How quantities and limits work

Each ticket row has its own quantity selector. The selectable range comes from the per-ticket purchase limits set on the event — minimum and maximum per order — and the selector never offers more than the ticket’s remaining inventory. When a ticket has no inventory left, its row shows the Sold out label instead of a selector.

Because the limits are enforced by the block, the default Shopify variant dropdown and quantity field can’t enforce them. Use the Ticket Order Form (or the Event Calendar) on any page where you want limits respected.

  • Event Calendar — a calendar-style alternative to the order form for multi-date and recurring events.
  • Purchase limits — set the per-ticket minimum and maximum the block enforces.
  • Storefront visibility — make sure the product is published so the block renders.
  • Booking fees — what the fee column shows.

FAQ

My theme doesn’t show the Ticket Order Form block — why?

The block requires an Online Store 2.0 theme with app block support. If the block doesn’t appear in the block picker, your theme doesn’t support app blocks; switch to a compatible theme or use a 2.0 theme template.

Customers land on the cart instead of checkout (or vice versa).

Set Redirect to in the block settings.
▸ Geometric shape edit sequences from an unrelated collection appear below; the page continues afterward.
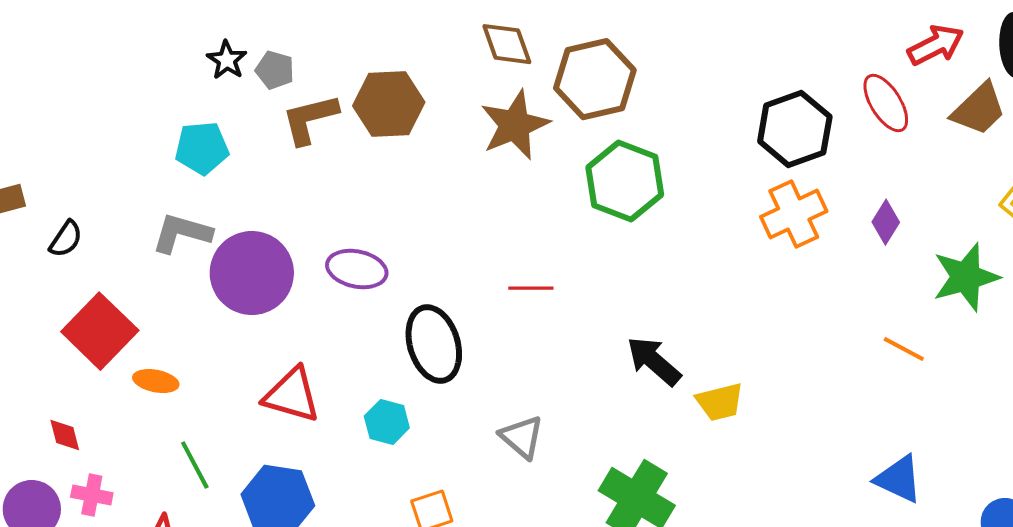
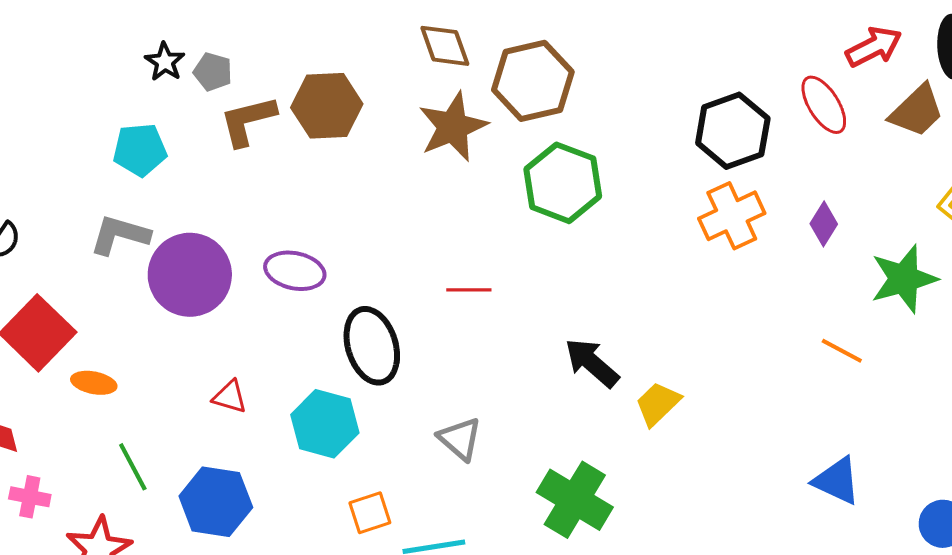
red triangle: (292, 395) -> (230, 397), size x0.6
yellow trapezoid: (720, 402) -> (658, 404), turned 150
cyan hexagon: (387, 422) -> (325, 424), size x1.5

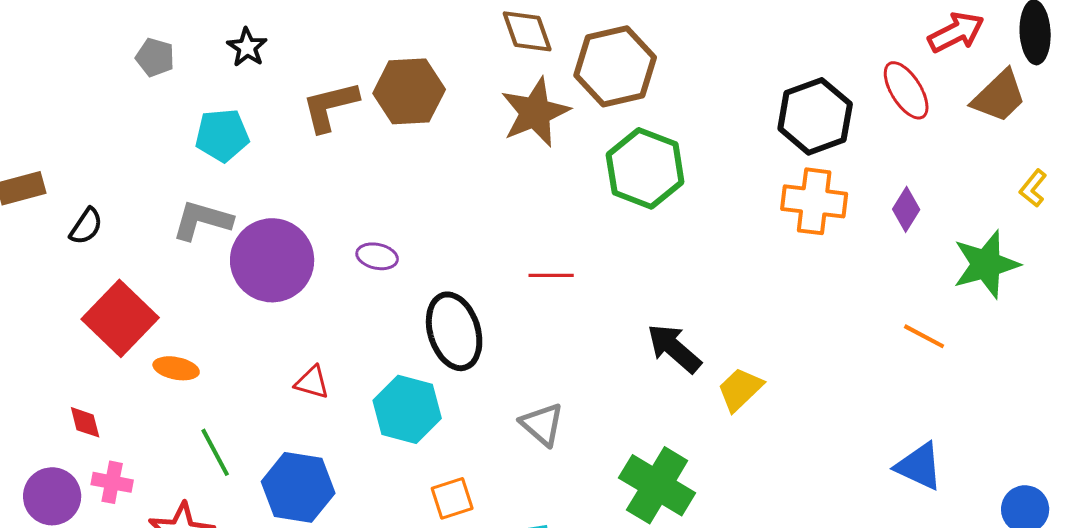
gray pentagon: (213, 72) -> (155, 57), moved
orange cross: (732, 216) -> (814, 201), turned 32
purple ellipse: (295, 271) -> (377, 256), size x0.7

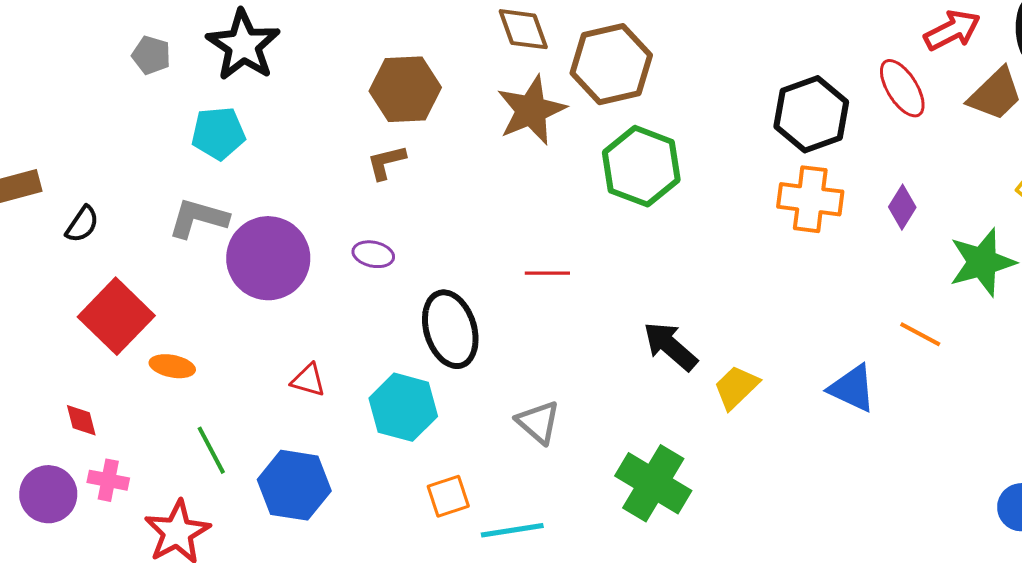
black star: (247, 47) -> (243, 45), size x1.8
brown L-shape: (330, 106) -> (386, 162), moved, size x0.7
blue triangle: (919, 466) -> (852, 388), moved

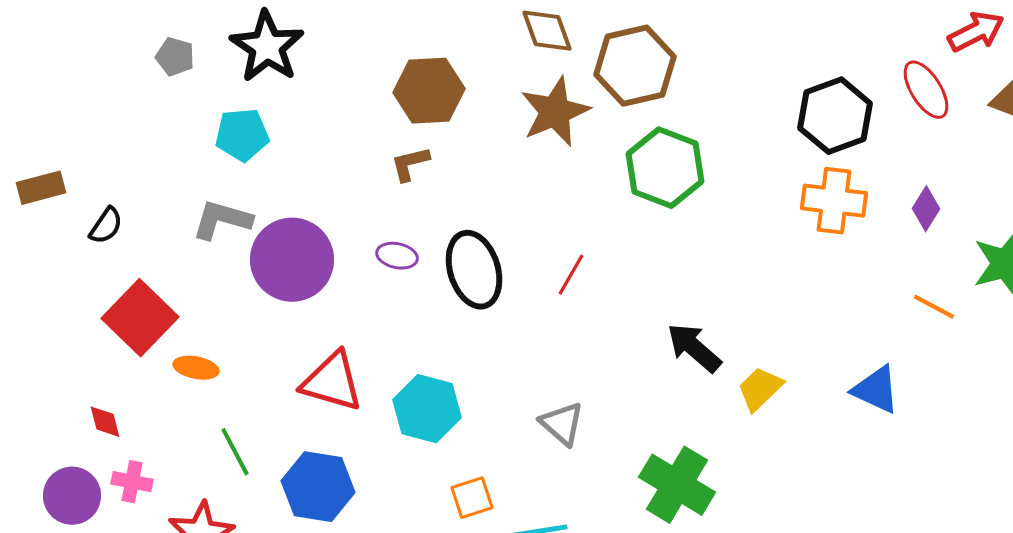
red line: (547, 273) -> (571, 275), turned -60
black ellipse: (450, 329) -> (474, 270), moved
orange line: (920, 334) -> (934, 307), moved
red triangle: (308, 380) -> (332, 382), size x1.8

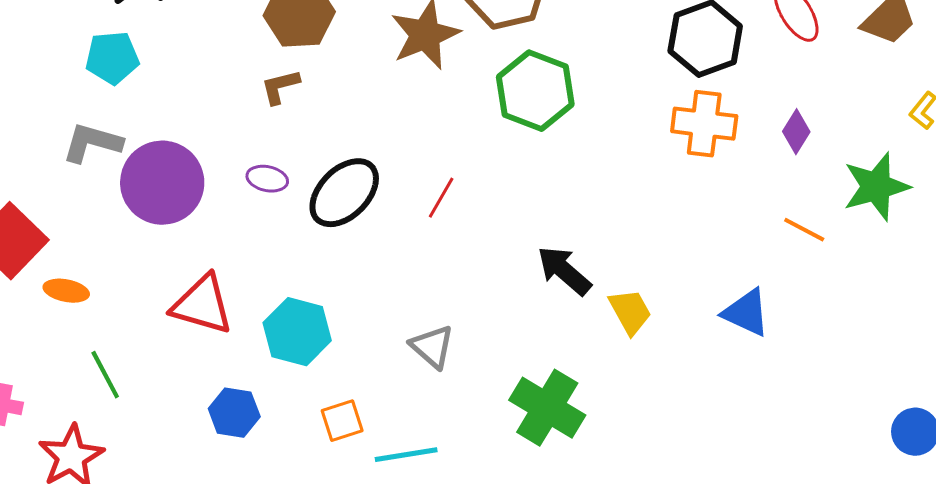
black ellipse: (474, 270) -> (344, 193), turned 62
yellow trapezoid: (760, 389) -> (630, 312), turned 105
blue hexagon: (318, 487) -> (234, 413), moved, size x0.7

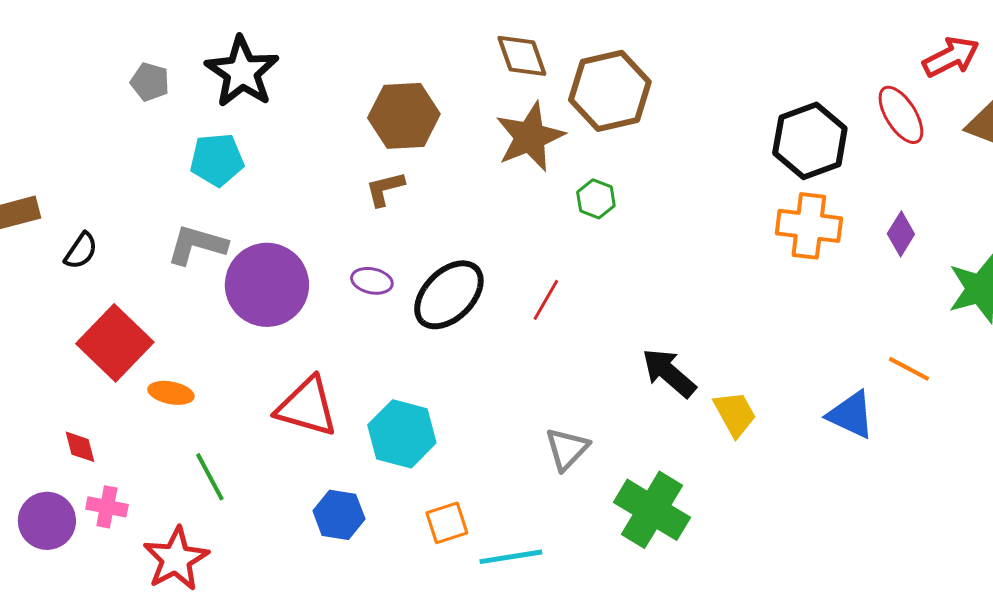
green hexagon: (535, 91) -> (596, 199), moved, size x0.5
orange line: (804, 230) -> (909, 369), moved
gray triangle: (432, 347) -> (567, 449), moved, turned 33

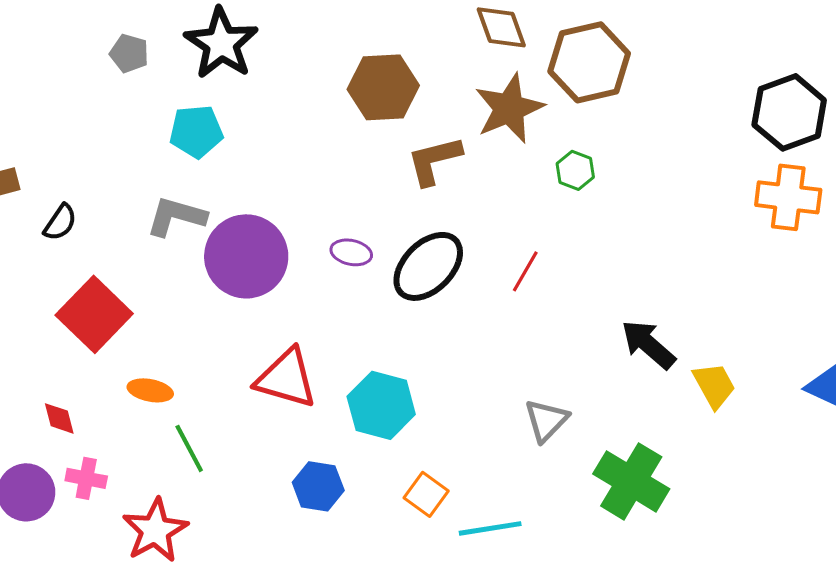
brown L-shape: (385, 189) -> (434, 160), moved, size x1.4
orange ellipse: (171, 393) -> (150, 390), moved
orange square: (447, 523) -> (426, 494), turned -36

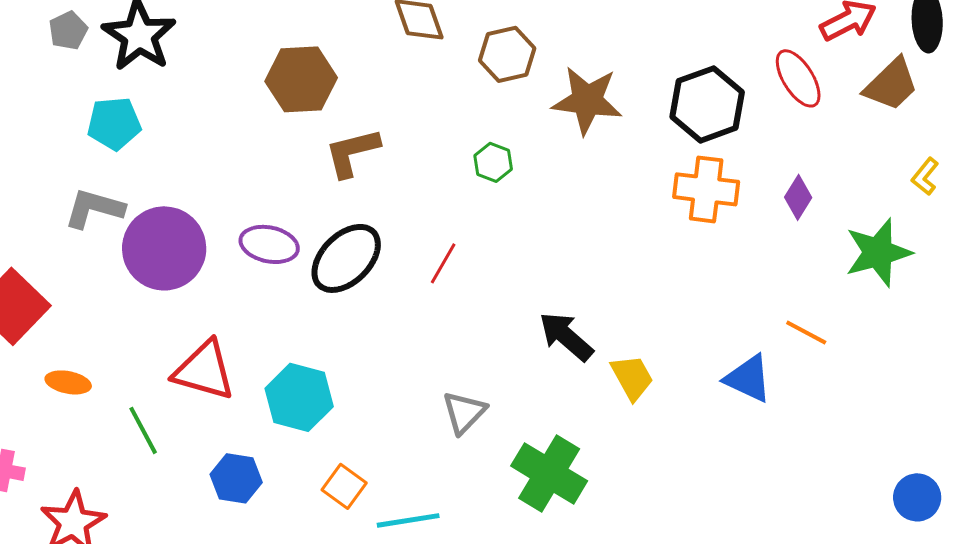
gray pentagon: (129, 53) -> (68, 30), moved, turned 30
brown hexagon: (589, 62) -> (507, 54), size x0.7
brown star: (509, 108) -> (587, 100), moved, turned 30
purple ellipse: (351, 252) -> (269, 244), size x1.4
green line: (189, 448) -> (143, 430), moved

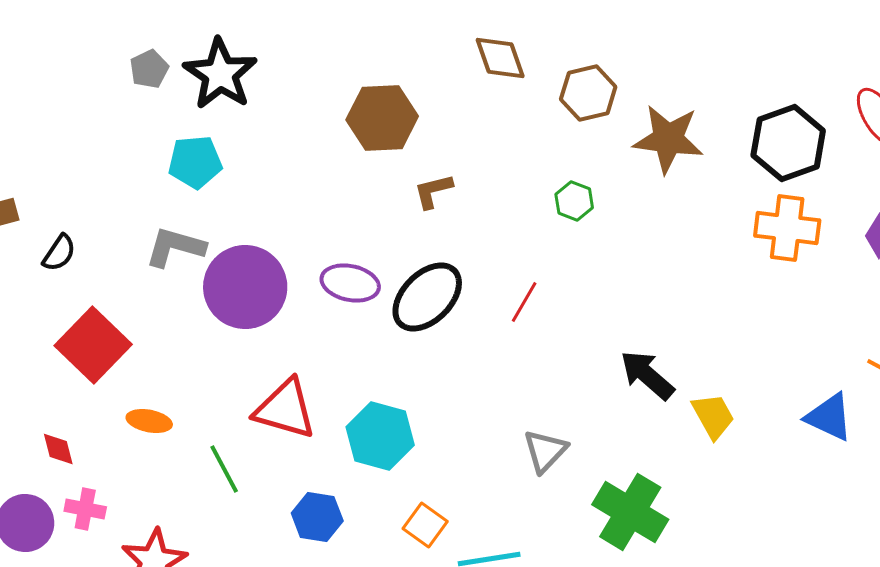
brown L-shape: (352, 152) -> (433, 191), size x0.7

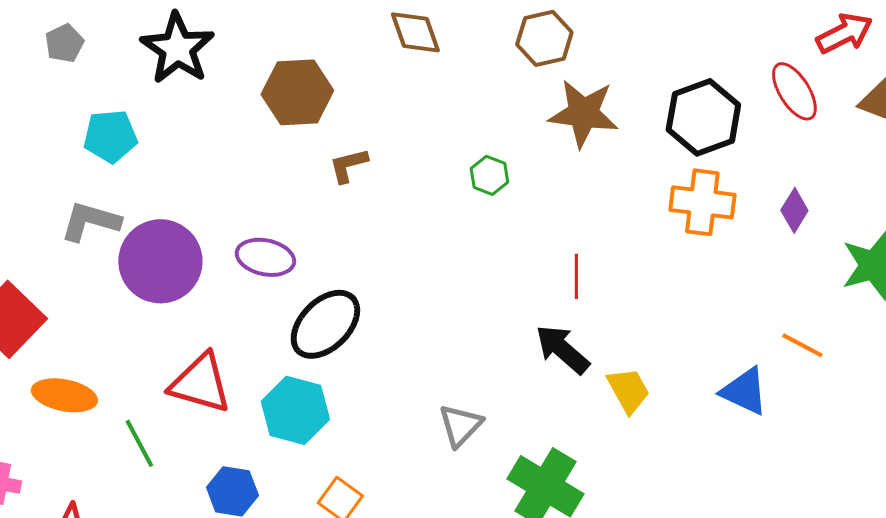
black star: (220, 74) -> (177, 48), moved
brown hexagon: (588, 93) -> (544, 38), moved
black ellipse: (427, 297) -> (325, 324), moved
red line: (524, 302) -> (576, 276), moved, turned -30
orange ellipse: (149, 421) -> (64, 395), size x1.4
Checkout sends customers straight to Shopify checkout after they pick tickets; Cart sends them to the cart first. Use Cart if you run upsell apps that need the cart page to fire.

The ticket table looks unstyled or broken on my product page.

The block renders a plain HTML table. If your theme has no base styling for tables, add CSS for the table in your template. The block doesn’t ship a full table style of its own.

Can I show how many tickets are left?

Turn on Show remaining inventory? in the block settings. Each ticket row then shows its remaining inventory count.